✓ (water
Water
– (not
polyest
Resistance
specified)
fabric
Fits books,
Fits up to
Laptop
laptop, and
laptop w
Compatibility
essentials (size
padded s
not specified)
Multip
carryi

+ + +

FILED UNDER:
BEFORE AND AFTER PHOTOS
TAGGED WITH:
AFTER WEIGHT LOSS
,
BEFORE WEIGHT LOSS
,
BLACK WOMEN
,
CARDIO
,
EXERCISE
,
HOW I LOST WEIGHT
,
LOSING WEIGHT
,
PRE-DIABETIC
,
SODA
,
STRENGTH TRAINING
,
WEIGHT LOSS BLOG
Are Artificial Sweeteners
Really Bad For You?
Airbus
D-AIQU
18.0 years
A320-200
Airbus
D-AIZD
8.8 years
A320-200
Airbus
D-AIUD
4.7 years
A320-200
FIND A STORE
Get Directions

+ + +

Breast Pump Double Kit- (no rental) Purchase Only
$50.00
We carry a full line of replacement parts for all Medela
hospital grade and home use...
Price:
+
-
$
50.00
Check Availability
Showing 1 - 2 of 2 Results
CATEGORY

+ + +

#### AIM OF THE TASK
Copy out whichever lines of the listing contain the word "BEFORE".

#### REPLY TO THE EXERCISE
BEFORE AND AFTER PHOTOS
BEFORE WEIGHT LOSS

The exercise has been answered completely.